А вот письмо Зощенко Анне Коваленко от 8 февраля 1931 года, на самом деле адресованное ее мужу[51]. Приведу полно — по-моему, читается как рассказ.
«Дорогая Муся, пишет Вам некто М. М. Зощенко.
Здравствуйте, дорогая Мусенька!
Обращаюсь к Вам с нижайшей просьбишкой — напишите мне небольшое письмецо. Дело в следующем. Ваш полупочтенный супруг Валентин Петрович, известный гуляка и лежебок как-то такое (так в тексте. — С.Ш.), месяцев пять назад не ответил мне на мое письмецо. Письмо было вежливое, со многими приличными словами и даже с комплиментами. Но этот человек, совершенно так сказать отпетая личность, коему мне писать как-то даже теперь унизительно, не соизволил мне ответить. За что в свою очередь я когда-нибудь его чрезвычайно унижу. Одним словом писать мне ему сейчас не годится. И в силу этого приходится беспокоить Вас, дорогая Мусенька. Я собираюсь в феврале побывать в Вашей милой Москве.
Хотелось бы конечно повидать всех друзей. И этого конечно Валентина Петровича, и дорогого моего престарелого Юрочку Олеша. И Вас конечно. И Вашу сестричку Тамарочку.
Так вот не будете ли Вы так любезны написать мне — полагает ли Вал. Петр, быть в Москве в феврале. А также Юрочка. Где он и что. Какой его адрес. Не думает ли он уехать куда-нибудь на февраль и тем самым отдалить нашу дружескую встречу еще на год на два. Не собирается ли Катаев поехать в марте на Кавказ? Я собираюсь. Я хочу поехать в Тифлис. И хочу в духане выпить вина.
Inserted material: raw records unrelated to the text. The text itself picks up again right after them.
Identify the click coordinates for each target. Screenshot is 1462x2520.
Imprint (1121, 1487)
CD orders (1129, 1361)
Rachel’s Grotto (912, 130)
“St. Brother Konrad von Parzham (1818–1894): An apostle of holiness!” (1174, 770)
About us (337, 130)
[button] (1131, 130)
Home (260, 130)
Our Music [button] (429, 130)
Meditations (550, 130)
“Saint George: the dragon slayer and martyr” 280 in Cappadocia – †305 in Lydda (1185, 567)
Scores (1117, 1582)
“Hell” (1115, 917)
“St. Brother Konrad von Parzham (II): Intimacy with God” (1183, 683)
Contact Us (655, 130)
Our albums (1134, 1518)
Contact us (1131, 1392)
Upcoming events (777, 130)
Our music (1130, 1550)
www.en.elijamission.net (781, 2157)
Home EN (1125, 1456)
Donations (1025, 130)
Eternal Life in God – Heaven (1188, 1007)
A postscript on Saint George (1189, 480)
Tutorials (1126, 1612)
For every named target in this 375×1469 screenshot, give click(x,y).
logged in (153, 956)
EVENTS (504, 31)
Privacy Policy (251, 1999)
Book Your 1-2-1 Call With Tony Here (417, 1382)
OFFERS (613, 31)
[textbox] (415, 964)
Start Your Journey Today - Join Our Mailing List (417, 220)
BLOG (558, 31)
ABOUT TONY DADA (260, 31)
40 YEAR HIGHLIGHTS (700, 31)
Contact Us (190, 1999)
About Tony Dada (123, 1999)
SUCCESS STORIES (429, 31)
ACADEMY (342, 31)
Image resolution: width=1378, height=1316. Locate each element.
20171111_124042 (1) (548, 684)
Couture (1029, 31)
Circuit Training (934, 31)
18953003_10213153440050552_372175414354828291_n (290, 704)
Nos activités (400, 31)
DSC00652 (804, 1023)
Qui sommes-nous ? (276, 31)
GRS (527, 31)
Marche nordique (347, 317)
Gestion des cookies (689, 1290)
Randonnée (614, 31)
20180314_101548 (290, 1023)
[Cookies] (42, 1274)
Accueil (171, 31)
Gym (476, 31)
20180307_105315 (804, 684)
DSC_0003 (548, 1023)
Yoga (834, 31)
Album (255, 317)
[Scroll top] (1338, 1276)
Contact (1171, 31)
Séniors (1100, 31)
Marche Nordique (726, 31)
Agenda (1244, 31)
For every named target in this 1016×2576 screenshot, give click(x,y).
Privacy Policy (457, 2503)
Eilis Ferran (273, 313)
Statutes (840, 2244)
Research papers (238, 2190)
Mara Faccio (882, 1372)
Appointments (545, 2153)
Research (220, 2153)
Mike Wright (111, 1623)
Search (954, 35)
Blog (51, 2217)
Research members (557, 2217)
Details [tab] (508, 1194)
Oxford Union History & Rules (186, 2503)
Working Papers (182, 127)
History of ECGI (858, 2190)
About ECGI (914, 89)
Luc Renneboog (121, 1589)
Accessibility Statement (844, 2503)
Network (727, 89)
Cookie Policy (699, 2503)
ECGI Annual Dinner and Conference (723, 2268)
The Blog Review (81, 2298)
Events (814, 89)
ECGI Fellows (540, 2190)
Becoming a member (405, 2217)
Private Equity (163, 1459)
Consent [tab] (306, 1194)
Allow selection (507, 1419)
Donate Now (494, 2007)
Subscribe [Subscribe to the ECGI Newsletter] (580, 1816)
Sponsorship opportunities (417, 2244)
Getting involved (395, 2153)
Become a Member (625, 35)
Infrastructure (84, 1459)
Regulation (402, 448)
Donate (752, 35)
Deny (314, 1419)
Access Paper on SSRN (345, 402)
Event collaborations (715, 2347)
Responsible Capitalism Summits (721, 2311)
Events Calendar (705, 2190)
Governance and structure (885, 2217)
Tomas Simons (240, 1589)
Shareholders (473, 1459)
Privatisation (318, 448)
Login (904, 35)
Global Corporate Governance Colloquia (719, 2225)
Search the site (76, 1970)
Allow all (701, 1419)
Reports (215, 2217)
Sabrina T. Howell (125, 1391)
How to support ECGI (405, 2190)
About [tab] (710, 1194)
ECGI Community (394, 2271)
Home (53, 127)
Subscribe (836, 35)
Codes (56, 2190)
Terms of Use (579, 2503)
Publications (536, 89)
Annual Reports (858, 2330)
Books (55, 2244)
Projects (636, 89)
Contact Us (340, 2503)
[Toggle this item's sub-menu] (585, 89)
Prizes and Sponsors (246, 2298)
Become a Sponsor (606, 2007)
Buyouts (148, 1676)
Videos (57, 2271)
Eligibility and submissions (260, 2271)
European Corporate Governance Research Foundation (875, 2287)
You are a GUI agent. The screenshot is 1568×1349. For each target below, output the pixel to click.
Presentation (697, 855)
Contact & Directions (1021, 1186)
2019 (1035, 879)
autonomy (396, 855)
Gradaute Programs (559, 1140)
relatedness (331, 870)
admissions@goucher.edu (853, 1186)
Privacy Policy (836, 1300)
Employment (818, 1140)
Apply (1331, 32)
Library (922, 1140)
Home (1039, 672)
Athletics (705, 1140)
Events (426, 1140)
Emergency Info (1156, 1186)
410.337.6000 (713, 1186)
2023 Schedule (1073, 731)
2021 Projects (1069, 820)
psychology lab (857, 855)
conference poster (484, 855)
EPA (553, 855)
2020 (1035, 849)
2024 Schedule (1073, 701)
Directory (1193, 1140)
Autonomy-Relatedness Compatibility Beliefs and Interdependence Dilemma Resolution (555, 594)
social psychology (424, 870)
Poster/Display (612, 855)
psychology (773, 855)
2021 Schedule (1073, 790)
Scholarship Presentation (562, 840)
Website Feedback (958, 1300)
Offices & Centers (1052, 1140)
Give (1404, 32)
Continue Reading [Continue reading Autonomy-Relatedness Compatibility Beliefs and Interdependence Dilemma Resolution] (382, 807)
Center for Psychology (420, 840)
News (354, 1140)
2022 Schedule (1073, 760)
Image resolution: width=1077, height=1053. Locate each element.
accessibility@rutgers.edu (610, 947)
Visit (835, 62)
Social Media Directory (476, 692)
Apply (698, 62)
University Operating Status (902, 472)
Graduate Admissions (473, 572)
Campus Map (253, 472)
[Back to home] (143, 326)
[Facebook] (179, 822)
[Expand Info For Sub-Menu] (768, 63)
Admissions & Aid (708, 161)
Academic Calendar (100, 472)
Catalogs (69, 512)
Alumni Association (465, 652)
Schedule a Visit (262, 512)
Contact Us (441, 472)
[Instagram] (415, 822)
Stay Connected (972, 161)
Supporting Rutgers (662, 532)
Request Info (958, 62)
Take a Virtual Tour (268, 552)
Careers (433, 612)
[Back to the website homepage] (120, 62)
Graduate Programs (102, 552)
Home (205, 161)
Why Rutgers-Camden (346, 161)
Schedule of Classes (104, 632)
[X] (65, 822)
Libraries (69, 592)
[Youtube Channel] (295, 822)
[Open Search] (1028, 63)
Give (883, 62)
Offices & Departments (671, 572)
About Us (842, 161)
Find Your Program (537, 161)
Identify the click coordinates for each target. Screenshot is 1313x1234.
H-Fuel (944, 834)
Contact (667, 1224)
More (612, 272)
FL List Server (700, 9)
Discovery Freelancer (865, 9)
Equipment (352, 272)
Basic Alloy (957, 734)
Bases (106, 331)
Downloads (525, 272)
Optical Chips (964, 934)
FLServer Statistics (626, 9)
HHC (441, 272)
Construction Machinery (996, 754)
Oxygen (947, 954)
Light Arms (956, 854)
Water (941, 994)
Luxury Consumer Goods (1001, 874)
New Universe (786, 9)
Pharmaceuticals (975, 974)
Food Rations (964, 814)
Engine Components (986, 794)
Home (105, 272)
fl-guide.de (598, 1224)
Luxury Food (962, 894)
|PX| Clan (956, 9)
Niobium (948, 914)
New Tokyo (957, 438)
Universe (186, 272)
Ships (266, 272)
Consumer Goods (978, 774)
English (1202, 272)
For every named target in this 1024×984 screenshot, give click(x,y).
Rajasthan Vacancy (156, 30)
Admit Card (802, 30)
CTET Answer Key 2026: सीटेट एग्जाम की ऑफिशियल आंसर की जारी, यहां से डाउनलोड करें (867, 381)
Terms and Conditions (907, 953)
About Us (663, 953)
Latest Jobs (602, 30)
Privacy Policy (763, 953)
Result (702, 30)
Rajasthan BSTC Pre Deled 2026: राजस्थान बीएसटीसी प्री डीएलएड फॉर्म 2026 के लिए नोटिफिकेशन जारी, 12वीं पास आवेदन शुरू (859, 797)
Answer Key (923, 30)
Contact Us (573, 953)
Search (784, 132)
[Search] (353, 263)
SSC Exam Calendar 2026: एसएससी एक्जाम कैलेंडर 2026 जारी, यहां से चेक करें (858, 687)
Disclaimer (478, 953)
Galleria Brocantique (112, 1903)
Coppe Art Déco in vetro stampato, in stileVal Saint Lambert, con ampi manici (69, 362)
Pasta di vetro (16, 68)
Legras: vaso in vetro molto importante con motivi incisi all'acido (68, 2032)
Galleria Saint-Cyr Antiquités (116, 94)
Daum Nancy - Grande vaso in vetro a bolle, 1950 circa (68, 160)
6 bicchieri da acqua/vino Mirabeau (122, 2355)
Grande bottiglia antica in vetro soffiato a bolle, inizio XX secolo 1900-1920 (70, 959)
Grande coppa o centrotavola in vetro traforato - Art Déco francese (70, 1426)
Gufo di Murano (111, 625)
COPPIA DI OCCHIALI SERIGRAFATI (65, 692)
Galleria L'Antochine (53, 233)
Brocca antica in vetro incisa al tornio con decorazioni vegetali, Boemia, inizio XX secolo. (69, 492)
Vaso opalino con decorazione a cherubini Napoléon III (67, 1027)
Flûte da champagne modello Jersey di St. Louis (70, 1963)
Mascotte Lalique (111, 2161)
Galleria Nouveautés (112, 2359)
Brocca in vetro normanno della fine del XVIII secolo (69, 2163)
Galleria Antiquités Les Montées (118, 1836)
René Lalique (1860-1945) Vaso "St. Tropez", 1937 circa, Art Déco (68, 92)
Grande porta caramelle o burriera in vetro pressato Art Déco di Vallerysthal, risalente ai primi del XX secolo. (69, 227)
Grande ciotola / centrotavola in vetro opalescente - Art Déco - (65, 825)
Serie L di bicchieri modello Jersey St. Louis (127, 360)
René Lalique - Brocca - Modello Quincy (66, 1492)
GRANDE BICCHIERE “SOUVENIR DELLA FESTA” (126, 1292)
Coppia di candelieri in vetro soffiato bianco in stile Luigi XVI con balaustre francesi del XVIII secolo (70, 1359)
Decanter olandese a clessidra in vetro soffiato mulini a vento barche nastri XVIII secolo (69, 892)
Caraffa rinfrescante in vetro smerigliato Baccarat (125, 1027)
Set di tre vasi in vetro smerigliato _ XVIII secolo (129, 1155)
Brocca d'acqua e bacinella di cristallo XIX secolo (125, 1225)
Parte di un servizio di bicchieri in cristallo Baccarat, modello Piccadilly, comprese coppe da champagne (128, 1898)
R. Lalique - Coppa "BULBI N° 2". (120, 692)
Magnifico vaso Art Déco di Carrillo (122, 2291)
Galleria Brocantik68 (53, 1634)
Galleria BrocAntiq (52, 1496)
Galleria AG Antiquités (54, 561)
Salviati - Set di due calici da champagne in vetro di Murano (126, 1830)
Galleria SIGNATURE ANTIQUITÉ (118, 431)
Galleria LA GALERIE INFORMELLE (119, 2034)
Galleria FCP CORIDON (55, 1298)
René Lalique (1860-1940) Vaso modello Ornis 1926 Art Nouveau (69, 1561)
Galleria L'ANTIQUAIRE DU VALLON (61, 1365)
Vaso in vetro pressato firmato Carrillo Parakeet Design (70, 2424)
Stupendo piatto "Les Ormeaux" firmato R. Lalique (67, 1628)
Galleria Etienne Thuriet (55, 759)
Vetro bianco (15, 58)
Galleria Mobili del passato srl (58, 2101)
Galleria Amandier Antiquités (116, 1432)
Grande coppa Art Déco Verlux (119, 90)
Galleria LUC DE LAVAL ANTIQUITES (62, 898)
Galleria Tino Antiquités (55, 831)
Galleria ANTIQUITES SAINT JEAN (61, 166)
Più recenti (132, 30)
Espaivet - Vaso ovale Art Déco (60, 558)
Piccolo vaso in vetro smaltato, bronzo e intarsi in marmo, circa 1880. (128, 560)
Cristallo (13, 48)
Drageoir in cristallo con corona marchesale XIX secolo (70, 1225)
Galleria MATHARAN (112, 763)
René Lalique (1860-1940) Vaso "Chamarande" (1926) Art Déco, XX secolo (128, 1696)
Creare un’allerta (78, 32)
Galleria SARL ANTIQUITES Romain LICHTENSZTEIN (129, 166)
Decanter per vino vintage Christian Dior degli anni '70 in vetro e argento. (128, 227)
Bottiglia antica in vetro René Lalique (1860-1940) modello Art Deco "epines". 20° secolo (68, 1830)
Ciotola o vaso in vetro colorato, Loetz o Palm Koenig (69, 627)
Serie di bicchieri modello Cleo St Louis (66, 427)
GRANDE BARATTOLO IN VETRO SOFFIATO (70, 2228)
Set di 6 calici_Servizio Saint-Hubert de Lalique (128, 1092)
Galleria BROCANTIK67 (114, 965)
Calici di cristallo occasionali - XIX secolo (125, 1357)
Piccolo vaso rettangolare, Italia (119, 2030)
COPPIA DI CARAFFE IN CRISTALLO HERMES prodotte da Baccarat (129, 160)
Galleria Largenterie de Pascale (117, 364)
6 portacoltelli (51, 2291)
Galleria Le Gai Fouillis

Может быть и духанов больше не будет. А я еще и не видел, что это такое. Неохота умирать, не повидав всего.
Перед Кавказом я поживу в Москве. Буду очень веселиться. И в силу этого мне желательно знать, что думают про это мои друзья. Однако может на Кавказ я и не поеду. А поживу в Москве дня 4 и поеду обратно до своего дома. Неизвестно, какие мысли у меня будут в те дни.
Вот дорогая Муся, в этом и заключается моя просьбишка. Не поленитесь пожалуйста, сядьте к столу и напишите мне про все и про Ваше житьишко. И кто у Вас бывает. И зачем. И пьют ли мои друзья. И какая погода в Москве.
Впрочем про погоду не обязательно — я еще не знаю когда я буду в Москве. А может быть я и в Москве не буду, а поживу себе тихо в Ленинграде. Но во всяком случае узнать все хочется.
Что до меня и до моей славной жизни, то я живу прямо скажу тихо и даже робко живу. С виду я очень похудел. Хожу желтый, как сукин сын, от многих моих пороков — карты и женщины — а также и по причинам высшего значения.
Так вот, Мусенька, крепко целую Вашу ручку и с нетерпением поджидаю Вашего письмеца.
До свиданья. Привет А. Н.
Ваш М. Зощенко.
Юрочкин адрес не позабудьте. А может он у Вас живет? С него хватит».
Итак, Катаев и Зощенко сдружились. Они общались до конца, несмотря на литературно-политические события, в дальнейшем омрачившие их отношения.
Одновременно с фельетонами писалась и литература, в которой Катаев был самим собой.